* SUPPLIED INFORMATION
*** Block opens ***
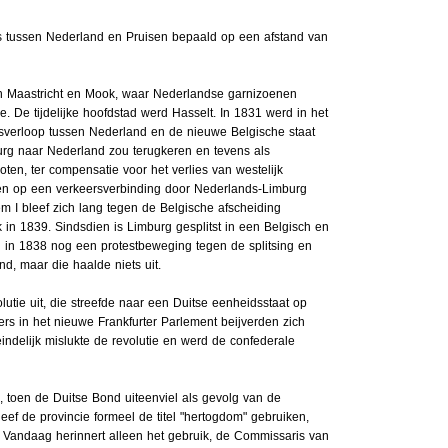
 tussen Nederland en Pruisen bepaald op een afstand van
an Maastricht en Mook, waar Nederlandse garnizoenen
. De tijdelijke hoofdstad werd Hasselt. In 1831 werd in het
ensverloop tussen Nederland en de nieuwe Belgische staat
burg naar Nederland zou terugkeren en tevens als
en, ter compensatie voor het verlies van westelijk
gen op een verkeersverbinding door Nederlands-Limburg
em I bleef zich lang tegen de Belgische afscheiding
k in 1839. Sindsdien is Limburg gesplitst in een Belgisch en
 in 1838 nog een protestbeweging tegen de splitsing en
nd, maar die haalde niets uit.
utie uit, die streefde naar een Duitse eenheidsstaat op
rs in het nieuwe Frankfurter Parlement beijverden zich
eindelijk mislukte de revolutie en werd de confederale
, toen de Duitse Bond uiteenviel als gevolg van de
leef de provincie formeel de titel "hertogdom" gebruiken,
Vandaag herinnert alleen het gebruik, de Commissaris van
*** Block closes ***
* EXERCISE
For the listing above, state how many lines contain the word "Belgische", with no other words.

* RESULT OF THE TASK
2